Send me notifications when other members comment.

Please create a username to comment.

what has been left out of this conversation is the HUGE impact India has on our hiring practices. I work on the windows platform and like David H, I keep paying for the necessary training which is expensive; keep going to the seminars and keep buying the book and the right hardware to keep on practicing for the next job. What do I get for this, Indian companies calling me from India for jobs in Ga, DC, Seattle and on and on offering wages that are just an insult to the amount of time we spend preparing for the next job.
The fault lies with the companies that hire Indian companies whose main interest is to hire Indians and whatever is left then they call us. the interest of the US companies is to pay as little as possible so they can hoard the cash so their officers can go to Cancun with a collection of beauties while they keep their wives at home, and the rest of us be dammed.
we need to push for better wages as we have US expenses, while the Indians want to pay us Indian wages just enough to pay for Indian Expenses.

anywho: that's my opinion, and sure as hell is not a humble opinion.

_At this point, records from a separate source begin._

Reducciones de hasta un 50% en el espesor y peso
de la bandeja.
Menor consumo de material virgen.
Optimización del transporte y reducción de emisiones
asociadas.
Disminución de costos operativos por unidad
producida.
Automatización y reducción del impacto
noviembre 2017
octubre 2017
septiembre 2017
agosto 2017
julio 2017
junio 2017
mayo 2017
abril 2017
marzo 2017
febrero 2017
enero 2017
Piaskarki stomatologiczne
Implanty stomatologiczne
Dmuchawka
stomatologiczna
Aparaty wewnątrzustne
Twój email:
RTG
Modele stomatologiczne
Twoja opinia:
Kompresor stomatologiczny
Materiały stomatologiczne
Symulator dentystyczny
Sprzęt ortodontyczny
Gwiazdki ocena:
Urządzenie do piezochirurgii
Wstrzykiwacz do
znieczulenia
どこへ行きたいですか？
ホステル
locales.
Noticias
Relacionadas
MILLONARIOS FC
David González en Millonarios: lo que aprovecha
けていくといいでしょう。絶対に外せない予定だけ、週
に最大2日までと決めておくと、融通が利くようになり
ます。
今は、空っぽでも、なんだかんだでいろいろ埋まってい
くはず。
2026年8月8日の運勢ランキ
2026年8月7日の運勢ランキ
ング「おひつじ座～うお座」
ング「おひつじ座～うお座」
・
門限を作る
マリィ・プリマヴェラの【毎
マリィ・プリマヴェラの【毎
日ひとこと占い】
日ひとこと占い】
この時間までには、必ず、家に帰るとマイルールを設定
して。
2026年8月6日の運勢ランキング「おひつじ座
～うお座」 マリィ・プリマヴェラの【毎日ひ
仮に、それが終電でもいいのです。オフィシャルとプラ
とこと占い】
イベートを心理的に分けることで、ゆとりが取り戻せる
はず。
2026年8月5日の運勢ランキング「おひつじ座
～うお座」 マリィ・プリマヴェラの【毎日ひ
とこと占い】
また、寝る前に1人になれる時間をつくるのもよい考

lcrsharepoint01: That's an interesting perspective, and one I haven't heard often. Admittedly we're seeing the outsourcing of some tasks like event management, log analysis and vulnerability scanning, but the duties, expectations and challenges inherent in most infosec positions dictate hiring someone in the U.S. who can be in the office every day, hence Ernie's point about relocation. But I'd be interest to hear other perspectives about security and outsourcing, offshoring in particular, and its effect on the job market.

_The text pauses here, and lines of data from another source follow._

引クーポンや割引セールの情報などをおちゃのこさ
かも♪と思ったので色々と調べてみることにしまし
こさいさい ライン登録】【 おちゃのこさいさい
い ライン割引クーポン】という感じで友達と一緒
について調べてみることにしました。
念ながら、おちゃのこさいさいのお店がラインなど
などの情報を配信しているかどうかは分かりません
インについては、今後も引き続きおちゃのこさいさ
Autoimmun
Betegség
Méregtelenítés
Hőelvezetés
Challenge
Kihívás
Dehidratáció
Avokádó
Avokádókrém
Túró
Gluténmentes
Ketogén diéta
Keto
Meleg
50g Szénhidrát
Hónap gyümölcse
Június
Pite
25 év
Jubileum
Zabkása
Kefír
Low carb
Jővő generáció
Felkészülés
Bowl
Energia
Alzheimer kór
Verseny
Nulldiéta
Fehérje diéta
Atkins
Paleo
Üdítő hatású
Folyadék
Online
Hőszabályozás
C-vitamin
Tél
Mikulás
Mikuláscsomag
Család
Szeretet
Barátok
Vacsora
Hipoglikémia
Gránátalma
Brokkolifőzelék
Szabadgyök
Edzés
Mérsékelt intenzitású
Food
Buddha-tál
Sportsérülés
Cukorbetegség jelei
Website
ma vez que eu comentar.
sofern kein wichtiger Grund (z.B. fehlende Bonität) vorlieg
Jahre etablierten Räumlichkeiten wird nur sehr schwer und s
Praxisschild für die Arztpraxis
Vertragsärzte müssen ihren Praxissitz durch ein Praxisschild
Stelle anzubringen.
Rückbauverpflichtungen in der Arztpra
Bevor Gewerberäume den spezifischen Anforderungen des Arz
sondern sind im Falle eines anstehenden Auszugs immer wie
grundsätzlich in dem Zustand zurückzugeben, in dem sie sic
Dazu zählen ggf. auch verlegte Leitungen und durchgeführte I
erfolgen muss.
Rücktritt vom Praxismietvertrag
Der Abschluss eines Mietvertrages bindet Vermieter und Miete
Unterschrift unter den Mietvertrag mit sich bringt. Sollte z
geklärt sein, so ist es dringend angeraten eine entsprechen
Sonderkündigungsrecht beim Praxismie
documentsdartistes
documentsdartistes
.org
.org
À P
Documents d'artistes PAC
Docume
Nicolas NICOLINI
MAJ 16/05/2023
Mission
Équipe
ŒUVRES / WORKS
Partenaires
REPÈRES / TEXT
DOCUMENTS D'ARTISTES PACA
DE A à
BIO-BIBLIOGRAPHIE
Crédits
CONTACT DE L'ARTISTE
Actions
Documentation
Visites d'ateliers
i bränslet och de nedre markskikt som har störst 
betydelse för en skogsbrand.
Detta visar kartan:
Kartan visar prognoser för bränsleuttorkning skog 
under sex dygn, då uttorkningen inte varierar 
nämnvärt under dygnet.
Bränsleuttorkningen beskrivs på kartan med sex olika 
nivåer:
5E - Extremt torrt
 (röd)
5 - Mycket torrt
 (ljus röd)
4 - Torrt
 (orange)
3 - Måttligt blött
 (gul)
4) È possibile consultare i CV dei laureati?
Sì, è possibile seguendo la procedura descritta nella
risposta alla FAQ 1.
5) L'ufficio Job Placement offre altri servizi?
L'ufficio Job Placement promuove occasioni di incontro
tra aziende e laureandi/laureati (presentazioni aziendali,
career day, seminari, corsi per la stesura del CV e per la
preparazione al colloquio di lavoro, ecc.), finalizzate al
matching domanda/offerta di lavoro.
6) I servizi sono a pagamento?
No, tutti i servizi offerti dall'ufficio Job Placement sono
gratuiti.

Although CISSP offers some broad information security management in general, it doesn’t offer any insights about how to troubleshoot seriously. Since hackers don’t care about any certifications such as CISSP, your only defense may be your deeper technical or developmental know-hows to anticipate their next and future moves as you well suggested in your article. To be honest with you, any burdensome bureaucratic procedures or rigid rules will not prevent them, rather enable them. Let me ask you a real important question, however; how could you prevent the hackers who don’t observe any protocols, assumptions, or rules of society? Again, this may be a real Catch-22 situation: If I were CISO, how can I hire somebody who is weak in troubleshooting to find a position to prevent the hackers and intruders who are truly clever, smart and troubleshooting masters who can find any jobs anywhere anytime? Perhaps, I may need to hire the very hacker to prevent intruders or the other hackers here.

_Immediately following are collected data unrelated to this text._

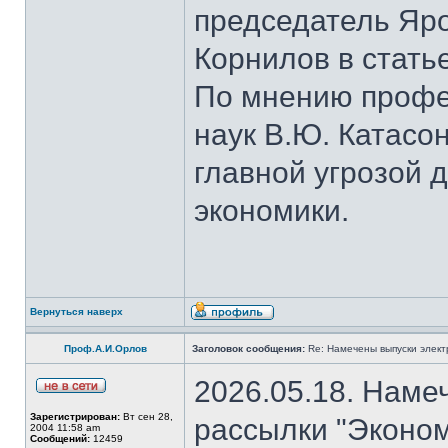
председатель Яро
Корнилов в стать
По мнению профе
наук В.Ю. Катасо
главной угрозой 
экономики.
Вернуться наверх
Проф.А.И.Орлов
Заголовок сообщения:
Re: Намечены выпуски элект
2026.05.18. Наме
Зарегистрирован:
Вт сен 28,
рассылки "Эконом
2004 11:58 am
Сообщений:
12459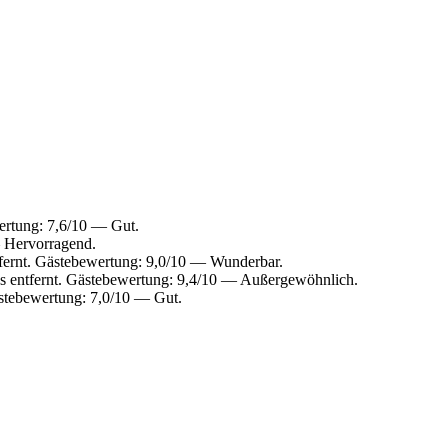
ertung: 7,6/10 — Gut.
— Hervorragend.
fernt. Gästebewertung: 9,0/10 — Wunderbar.
s entfernt. Gästebewertung: 9,4/10 — Außergewöhnlich.
ästebewertung: 7,0/10 — Gut.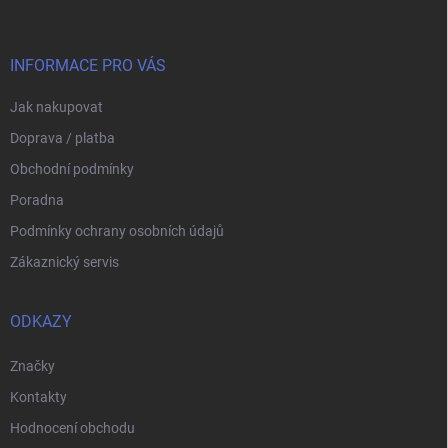
p
a
t
í
INFORMACE PRO VÁS
Jak nakupovat
Doprava / platba
Obchodní podmínky
Poradna
Podmínky ochrany osobních údajů
Zákaznický servis
ODKAZY
Značky
Kontakty
Hodnocení obchodu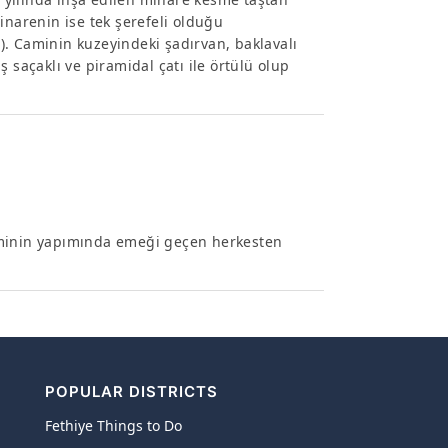
 minarenin ise tek şerefeli olduğu
99). Caminin kuzeyindeki şadırvan, baklavalı
 saçaklı ve piramidal çatı ile örtülü olup
aminin yapımında emeği geçen herkesten
POPULAR DISTRICTS
Fethiye Things to Do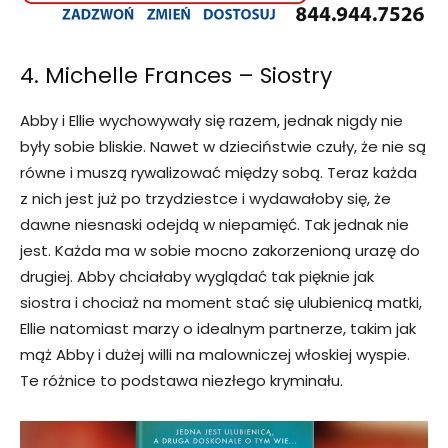
4. Michelle Frances – Siostry
Abby i Ellie wychowywały się razem, jednak nigdy nie
były sobie bliskie. Nawet w dzieciństwie czuły, że nie są
równe i muszą rywalizować między sobą. Teraz każda
z nich jest już po trzydziestce i wydawałoby się, że
dawne niesnaski odejdą w niepamięć. Tak jednak nie
jest. Każda ma w sobie mocno zakorzenioną urazę do
drugiej. Abby chciałaby wyglądać tak pięknie jak
siostra i chociaż na moment stać się ulubienicą matki,
Ellie natomiast marzy o idealnym partnerze, takim jak
mąż Abby i dużej willi na malowniczej włoskiej wyspie.
Te różnice to podstawa niezłego kryminału.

Completely agree with Dave. I hear everyday and see everyday about the "need" for Info sec pros. I hold 4 certs and have 7 classes left in my info sec BS with a 3.89. I can't even get call backs. Sorry, that does not mean there is a need. That means there is a want and we could all be the suckers holding the bag. I remember in the 90's when there was a need for comp sci and dudes were being picked up for 6 figures from second or third tiered schools before they graduated.